As for getting a frame and building it up, I think thats a great way to save and get the part you want. I already changed a bunch of parts (pedals, handlebar, seat, fork) and plan on changing the derailleurs and crank / bracket. Also getting 650b wheels build. At the end of the day I will end up replacing most of the parts anyway.
you might be better off getting a used Ibis frame as frame only cost 2100+ so you might as well get the Mojo SL special blend at $2750 (or less when shop have 10% off) and replace with your parts and sell the lesser one as new - if trail to AM is what you do. Ibis stands behind their products (even used) like no other company I've seen... you won't regret it.
I bought my Ibis Mojo SL about 2 years ago and was in the same situation of not being able to demo one. I was looking to replace my broken Ellsworth Truth and wanted a little more suspension. I was initially looking at 120mm bikes.
I rode a variety of bikes that I could get my hands on, but none of my top 3 choices were available to test ride locally. I talked to a friend who had a Mojo (XL and I took a M); however, I had to be careful because he's extremely accomplished having raced for over 10 years. I was able to try a Turner 5 Spot (but without the DW link), but that made me more comfortable with 140mm suspension. I talked to local suspension geeks about the DW link. I tried various sizes of bikes as I was concerned that the effective top tube in the med was shorter than the ETT's on all my other bikes. Then, I finally got to try a friend of a friend's large Mojo, but it was adjusted for someone much heavier than me. That confirmed that the medium was my size. My top 3 choices were the Yeti ASR 5, Turner Flux with 120mm fork, and Ibis Mojo SL. I eliminated the Turner 5 Spot because of the weight. I eliminated the Yeti ASR 5 because I wanted something a little more forgiving. I decided on the Mojo SL over the Flux because I really wanted more than 100mm of travel. I'm extremely happy with the Mojo SL. My husband (a die-hard 4-bar fan) tried my Mojo and liked the DW link so much, he got the Flux with a 120mm fork and he loves that bike.

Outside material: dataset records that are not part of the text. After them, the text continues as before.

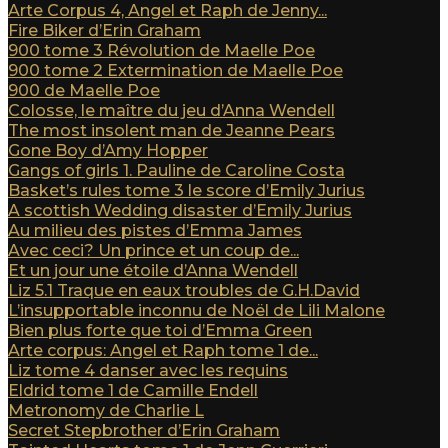
Arte Corpus 4, Angel et Raph de Jenny...
Fire Biker d’Erin Graham
900 tome 3 Révolution de Maelle Poe
900 tome 2 Extermination de Maelle Poe
900 de Maelle Poe
Colosse, le maître du jeu d’Anna Wendell
The most insolent man de Jeanne Pears
Gone Boy d’Amy Hopper
Gangs of girls 1. Pauline de Caroline Costa
Basket’s rules tome 3 le score d’Emily Jurius
A scottish Wedding disaster d’Emily Jurius
Au milieu des pistes d’Emma James
Avec ceci? Un prince et un coup de...
Et un jour une étoile d’Anna Wendell
Liz 5.1 Traque en eaux troubles de G.H.David
L’insupportable inconnu de Noël de Lili Malone
Bien plus forte que toi d’Emma Green
Arte corpus: Angel et Raph tome 1 de...
Liz tome 4 danser avec les requins
Eldrid tome 1 de Camille Endell
Metronomy de Charlie L
Secret Stepbrother d’Erin Graham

So if I'm 6-3 and more of a cross country rider than a free ride/am/down hiller, would you suggest an sl over the hd and a xl over the large?
Yes on the SL though if you can swing it the SL-R has a number of advantages.
Originally Posted by Rojo Grande'
On the size, you are right on the cusp - My boss is 6'3" and likes the fit of a large - he has the mojo SL. I am 6' and like the top tube length of the XL but bought the L (SLR) - running more stem than I want but it works.
Just a quick note: with carbon fibre, make sure you get a torque wrench and set of specs.
Also installing the headset and the fork may require special tools.